Lifting capacity testing was conducted on plates with a smooth surface of optimal thickness, under perpendicular forces, however under shearing force the lifting capacity is smaller. Additionally, even a minimal clearance between the magnet and the plate reduces the load capacity.
H&S for magnets
Hand protection
Risk of injury: The attraction force is so immense that it can cause blood blisters, crushing, and even bone fractures. Use thick gloves.
Safe distance
Device Safety: Neodymium magnets can ruin payment cards and delicate electronics (heart implants, hearing aids, timepieces).
Machining danger
Mechanical processing of NdFeB material poses a fire risk. Neodymium dust reacts violently with oxygen and is difficult to extinguish.
Heat sensitivity
Do not overheat. NdFeB magnets are susceptible to heat. If you require resistance above 80°C, ask us about HT versions (H, SH, UH).
Skin irritation risks
Warning for allergy sufferers: The nickel-copper-nickel coating contains nickel. If skin irritation occurs, immediately stop handling magnets and wear gloves.
GPS and phone interference
Remember: neodymium magnets generate a field that confuses precision electronics. Maintain a safe distance from your mobile, tablet, and GPS.
Safe operation
Before use, check safety instructions. Sudden snapping can break the magnet or hurt your hand. Think ahead.
Implant safety
For implant holders: Powerful magnets disrupt medical devices.

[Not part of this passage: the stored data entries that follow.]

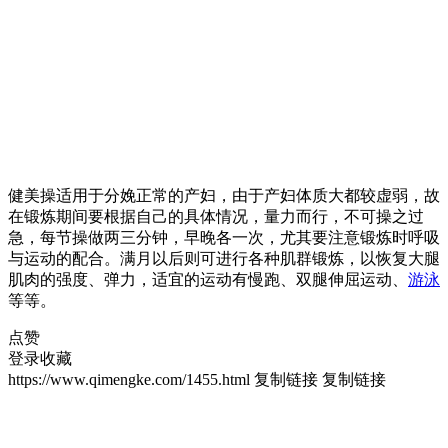
健美操适用于分娩正常的产妇，由于产妇体质大都较虚弱，故
在锻炼期间要根据自己的具体情况，量力而行，不可操之过
急，每节操做两三分钟，早晚各一次，尤其要注意锻炼时呼吸
与运动的配合。满月以后则可进行各种肌群锻炼，以恢复大腿
肌肉的强度、弹力，适宜的运动有慢跑、双腿伸屈运动、
游泳
等等。
点赞
登录收藏
https://www.qimengke.com/1455.html
复制链接
复制链接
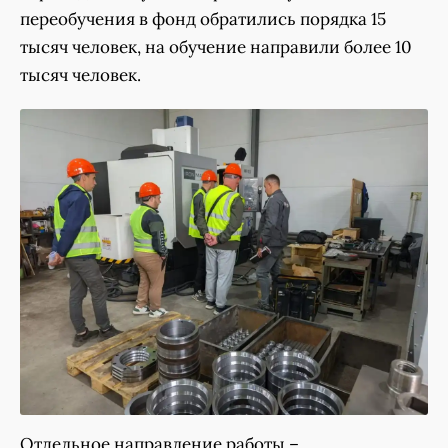
переобучения в фонд обратились порядка 15
тысяч человек, на обучение направили более 10
тысяч человек.
Отдельное направление работы –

Maintain minimum 30 cm distance or request help to handle the magnets.
Magnets are brittle
NdFeB magnets are ceramic materials, which means they are very brittle. Impact of two magnets leads to them cracking into small pieces.
Adults only
Neodymium magnets are not intended for children. Swallowing a few magnets may result in them attracting across intestines, which poses a severe health hazard and necessitates urgent medical intervention.